WHAT YOU WILL DO: If a line in the entries contains the string "không", include that line in your answer.

DATA FOR REVIEW:
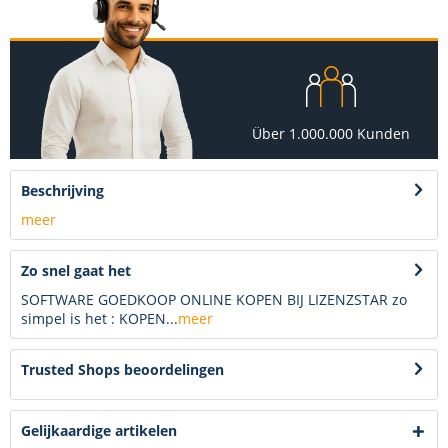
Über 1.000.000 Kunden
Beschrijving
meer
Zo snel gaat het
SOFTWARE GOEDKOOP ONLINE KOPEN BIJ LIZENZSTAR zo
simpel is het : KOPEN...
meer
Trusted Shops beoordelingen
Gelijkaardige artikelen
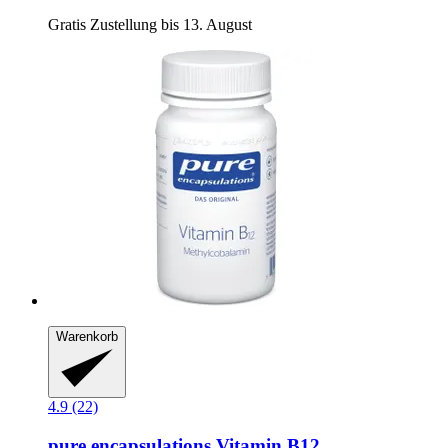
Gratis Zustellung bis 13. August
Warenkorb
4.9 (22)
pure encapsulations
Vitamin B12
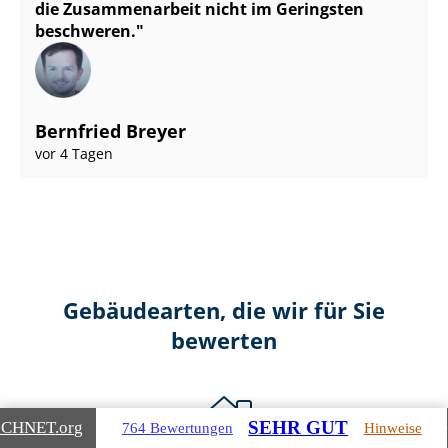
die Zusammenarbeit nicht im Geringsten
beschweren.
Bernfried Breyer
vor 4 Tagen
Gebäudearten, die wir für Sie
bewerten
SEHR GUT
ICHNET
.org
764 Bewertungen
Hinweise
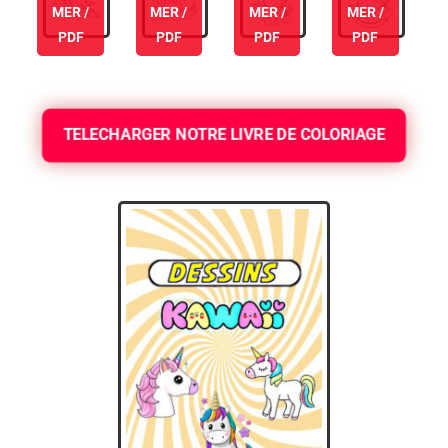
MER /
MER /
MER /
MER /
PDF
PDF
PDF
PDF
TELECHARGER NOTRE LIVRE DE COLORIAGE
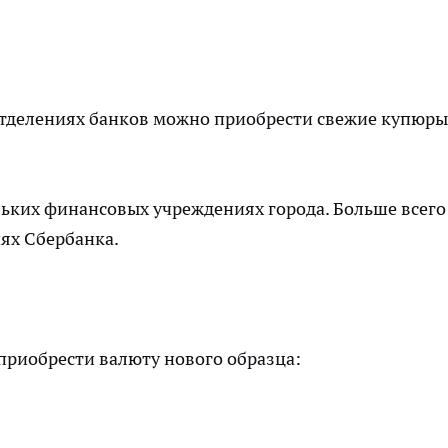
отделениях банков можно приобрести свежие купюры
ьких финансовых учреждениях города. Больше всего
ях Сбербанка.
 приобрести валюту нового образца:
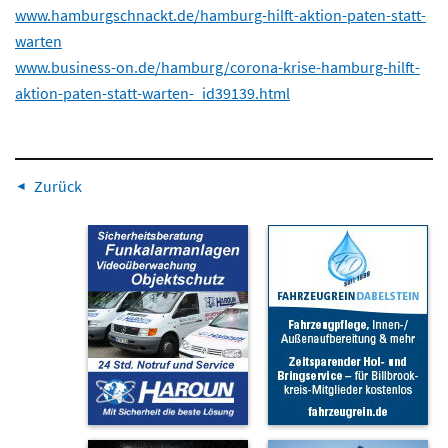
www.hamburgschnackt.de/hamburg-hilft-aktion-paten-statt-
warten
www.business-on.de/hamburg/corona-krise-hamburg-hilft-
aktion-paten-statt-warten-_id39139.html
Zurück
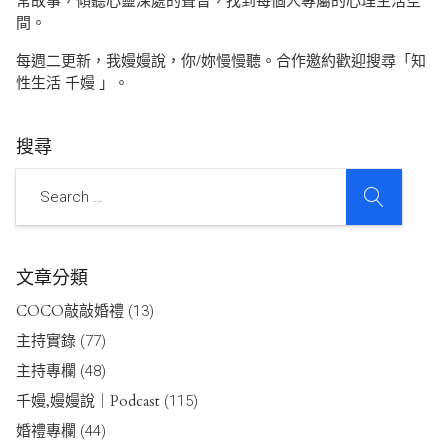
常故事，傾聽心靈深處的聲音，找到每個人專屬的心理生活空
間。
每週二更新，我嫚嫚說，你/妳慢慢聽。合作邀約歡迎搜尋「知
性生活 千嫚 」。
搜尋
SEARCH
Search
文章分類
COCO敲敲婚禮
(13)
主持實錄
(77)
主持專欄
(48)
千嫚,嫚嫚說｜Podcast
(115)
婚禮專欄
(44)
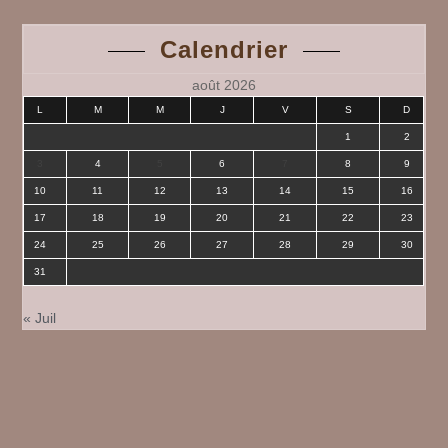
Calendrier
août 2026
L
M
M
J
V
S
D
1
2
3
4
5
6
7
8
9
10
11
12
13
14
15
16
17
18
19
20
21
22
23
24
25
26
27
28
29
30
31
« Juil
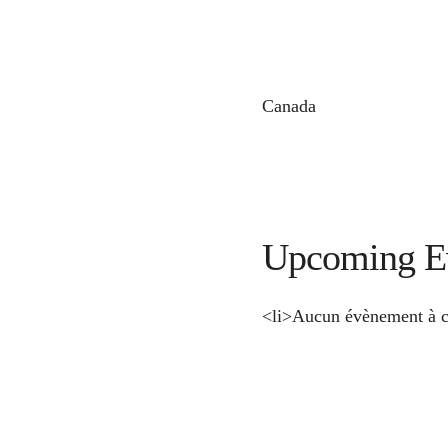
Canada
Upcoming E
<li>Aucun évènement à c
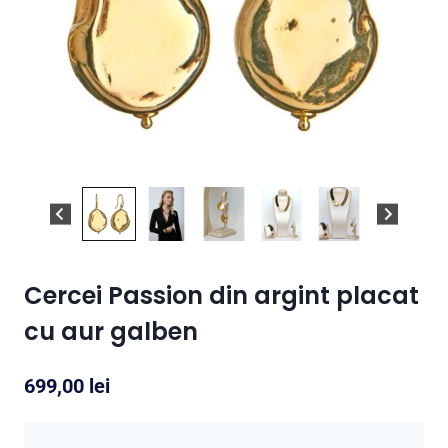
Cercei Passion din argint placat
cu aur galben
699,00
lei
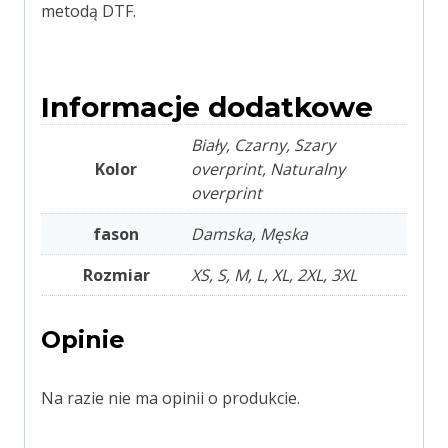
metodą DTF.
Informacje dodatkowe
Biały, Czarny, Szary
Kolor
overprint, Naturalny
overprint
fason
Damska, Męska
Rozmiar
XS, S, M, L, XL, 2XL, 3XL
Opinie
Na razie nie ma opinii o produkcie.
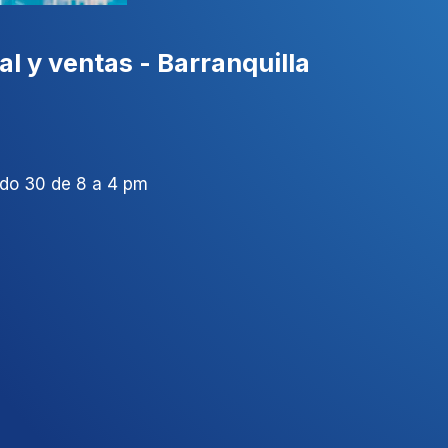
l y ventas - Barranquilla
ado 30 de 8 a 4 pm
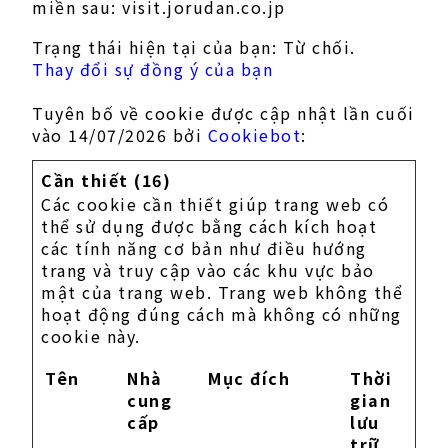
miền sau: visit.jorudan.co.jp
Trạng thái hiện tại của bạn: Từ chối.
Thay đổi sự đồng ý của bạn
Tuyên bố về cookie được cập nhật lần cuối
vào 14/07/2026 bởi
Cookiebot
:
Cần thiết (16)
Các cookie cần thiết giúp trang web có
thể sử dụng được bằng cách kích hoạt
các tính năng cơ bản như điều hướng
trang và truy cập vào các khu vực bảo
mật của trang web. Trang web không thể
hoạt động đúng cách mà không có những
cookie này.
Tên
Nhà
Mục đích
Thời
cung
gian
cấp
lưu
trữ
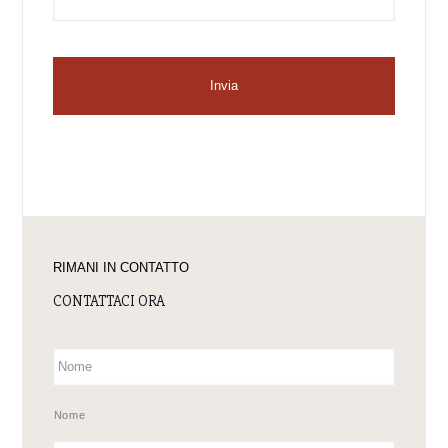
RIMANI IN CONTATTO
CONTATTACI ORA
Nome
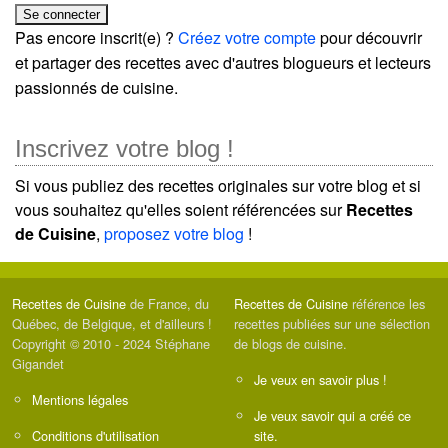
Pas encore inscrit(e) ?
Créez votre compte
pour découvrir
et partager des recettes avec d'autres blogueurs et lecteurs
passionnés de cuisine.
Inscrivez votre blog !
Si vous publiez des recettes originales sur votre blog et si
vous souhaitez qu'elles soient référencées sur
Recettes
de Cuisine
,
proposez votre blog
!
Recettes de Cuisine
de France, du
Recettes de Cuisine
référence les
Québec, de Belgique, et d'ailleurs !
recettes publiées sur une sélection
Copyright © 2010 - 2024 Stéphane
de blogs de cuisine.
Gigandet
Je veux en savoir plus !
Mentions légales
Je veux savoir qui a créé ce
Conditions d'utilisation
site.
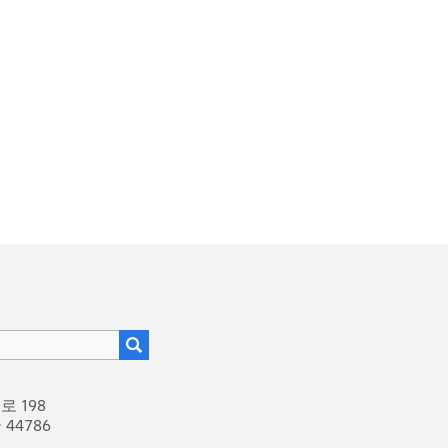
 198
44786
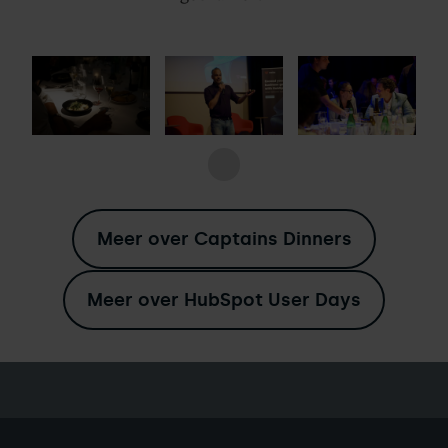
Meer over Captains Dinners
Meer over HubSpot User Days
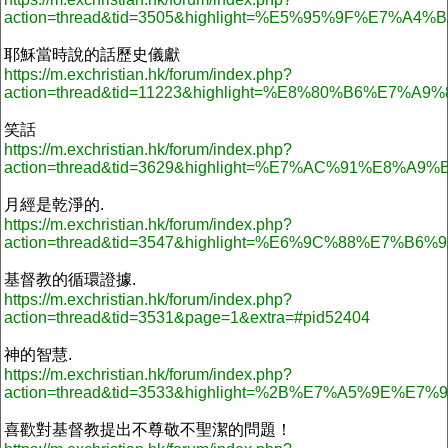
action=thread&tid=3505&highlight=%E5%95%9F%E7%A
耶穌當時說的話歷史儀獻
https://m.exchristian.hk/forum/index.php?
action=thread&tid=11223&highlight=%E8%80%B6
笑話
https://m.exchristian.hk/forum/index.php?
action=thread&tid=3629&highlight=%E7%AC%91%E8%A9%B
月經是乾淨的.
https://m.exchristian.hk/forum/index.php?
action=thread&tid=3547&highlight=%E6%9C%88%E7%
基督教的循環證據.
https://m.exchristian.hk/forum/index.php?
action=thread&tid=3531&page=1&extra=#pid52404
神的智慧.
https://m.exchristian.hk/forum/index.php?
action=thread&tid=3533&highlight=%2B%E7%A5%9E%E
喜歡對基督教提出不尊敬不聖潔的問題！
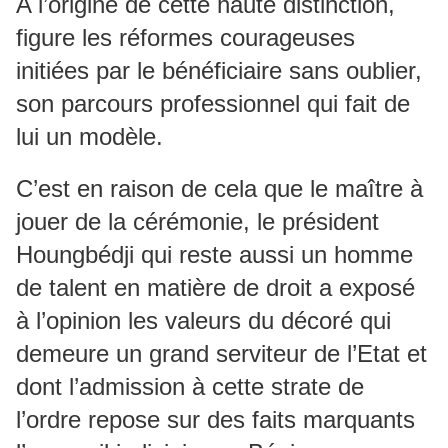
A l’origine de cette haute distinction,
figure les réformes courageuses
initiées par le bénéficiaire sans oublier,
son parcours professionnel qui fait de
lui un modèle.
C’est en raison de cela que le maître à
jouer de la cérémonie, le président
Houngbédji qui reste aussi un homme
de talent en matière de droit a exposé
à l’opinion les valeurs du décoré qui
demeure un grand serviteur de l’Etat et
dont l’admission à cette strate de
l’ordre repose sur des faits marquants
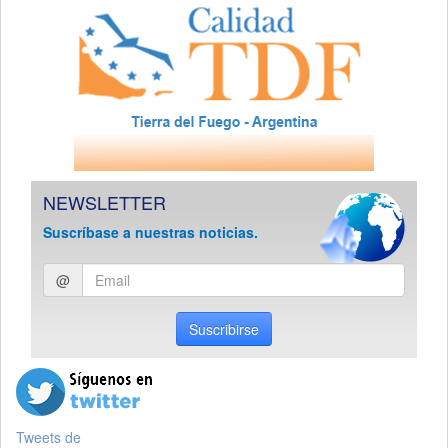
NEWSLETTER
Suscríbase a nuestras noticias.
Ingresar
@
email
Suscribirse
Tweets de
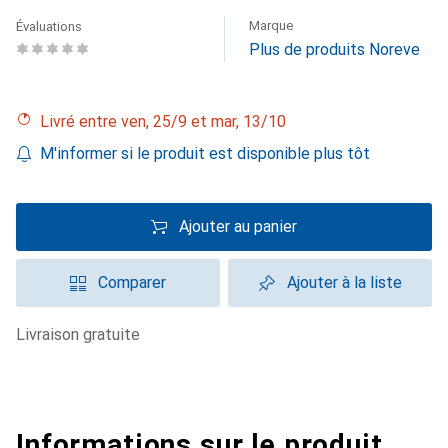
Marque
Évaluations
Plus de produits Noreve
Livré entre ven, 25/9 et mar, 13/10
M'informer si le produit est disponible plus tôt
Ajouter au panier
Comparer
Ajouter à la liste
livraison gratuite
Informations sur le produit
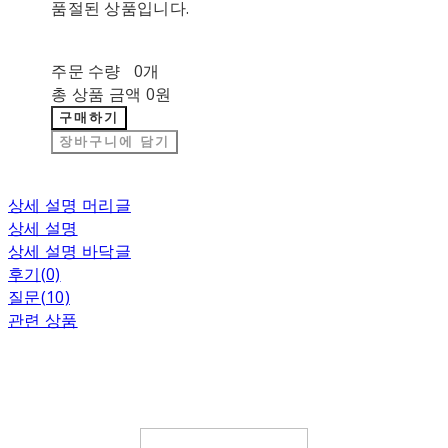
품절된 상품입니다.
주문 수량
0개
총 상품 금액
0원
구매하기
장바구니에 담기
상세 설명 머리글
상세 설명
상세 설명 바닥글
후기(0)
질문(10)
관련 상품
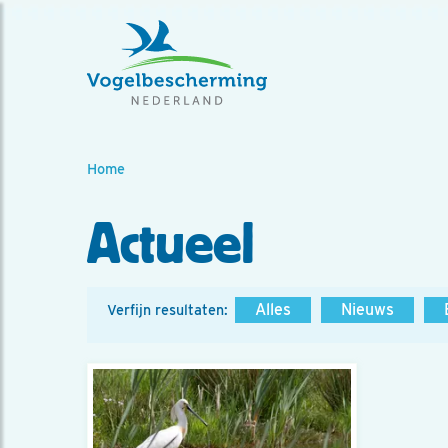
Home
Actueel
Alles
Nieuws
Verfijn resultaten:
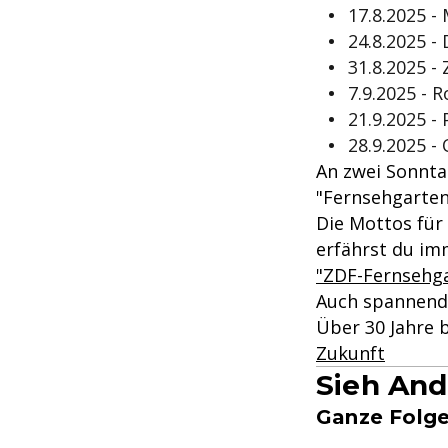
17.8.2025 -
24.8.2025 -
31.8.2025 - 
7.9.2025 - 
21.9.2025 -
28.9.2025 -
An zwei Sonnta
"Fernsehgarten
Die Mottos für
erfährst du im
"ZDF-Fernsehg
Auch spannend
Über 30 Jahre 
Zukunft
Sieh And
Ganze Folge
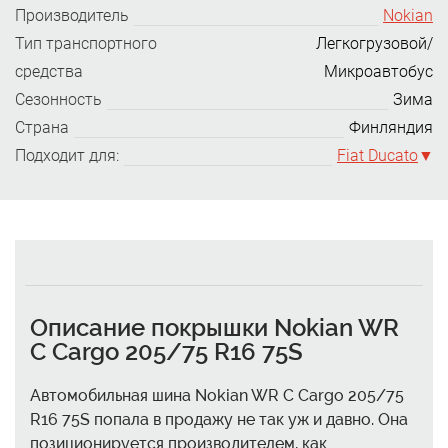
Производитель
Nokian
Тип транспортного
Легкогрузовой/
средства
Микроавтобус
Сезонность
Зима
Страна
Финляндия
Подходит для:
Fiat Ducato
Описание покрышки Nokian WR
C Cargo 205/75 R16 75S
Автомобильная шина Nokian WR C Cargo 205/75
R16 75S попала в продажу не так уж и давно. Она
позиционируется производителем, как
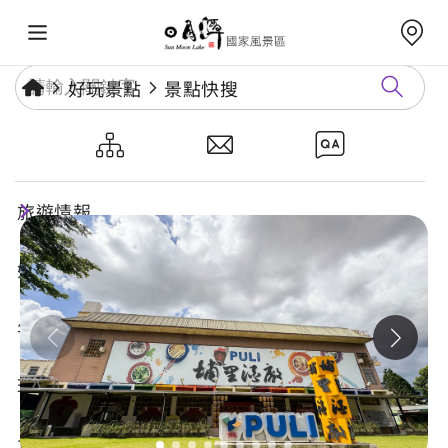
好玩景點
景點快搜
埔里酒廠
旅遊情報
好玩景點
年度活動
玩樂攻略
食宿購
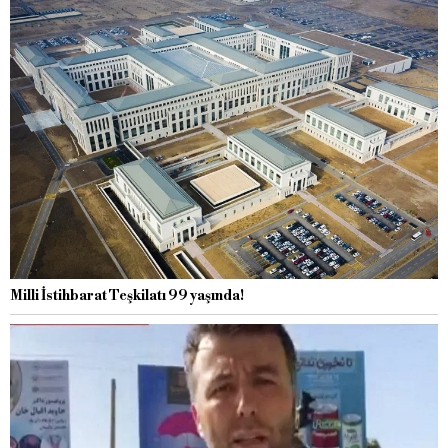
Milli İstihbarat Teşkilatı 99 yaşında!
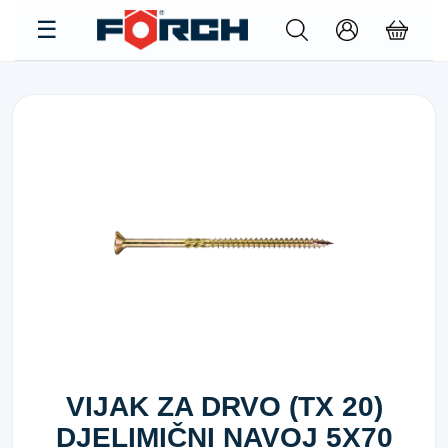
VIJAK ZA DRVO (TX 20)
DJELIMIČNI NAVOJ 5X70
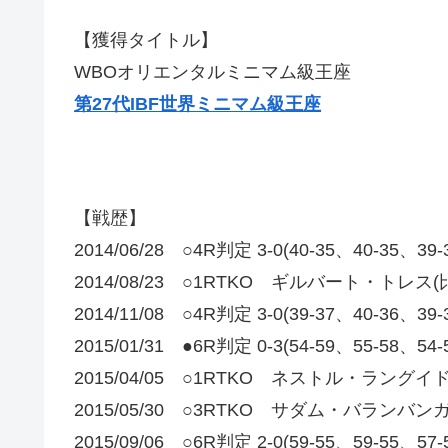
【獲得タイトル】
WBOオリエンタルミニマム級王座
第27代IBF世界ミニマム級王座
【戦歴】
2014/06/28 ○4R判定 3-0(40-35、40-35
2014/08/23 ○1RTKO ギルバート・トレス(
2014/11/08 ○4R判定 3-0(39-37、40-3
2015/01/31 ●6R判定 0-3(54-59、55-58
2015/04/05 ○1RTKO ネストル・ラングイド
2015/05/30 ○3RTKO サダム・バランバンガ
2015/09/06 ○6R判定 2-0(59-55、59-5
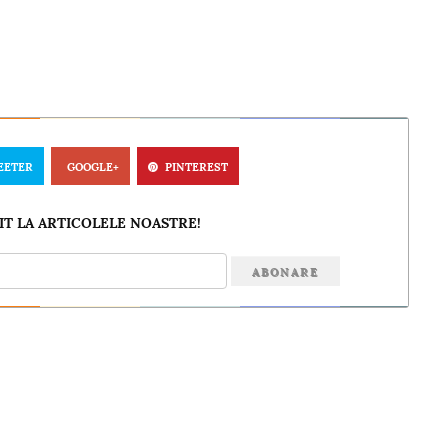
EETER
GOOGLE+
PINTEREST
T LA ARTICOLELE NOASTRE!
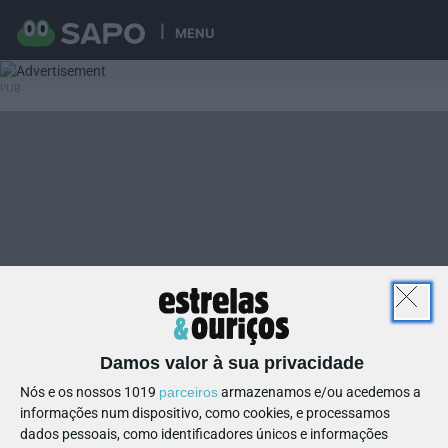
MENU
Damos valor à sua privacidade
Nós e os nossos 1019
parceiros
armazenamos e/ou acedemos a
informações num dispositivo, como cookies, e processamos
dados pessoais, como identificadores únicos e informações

EXERCISE ANSWER:
mật của trang web. Trang web không thể
hoạt động đúng cách mà không có những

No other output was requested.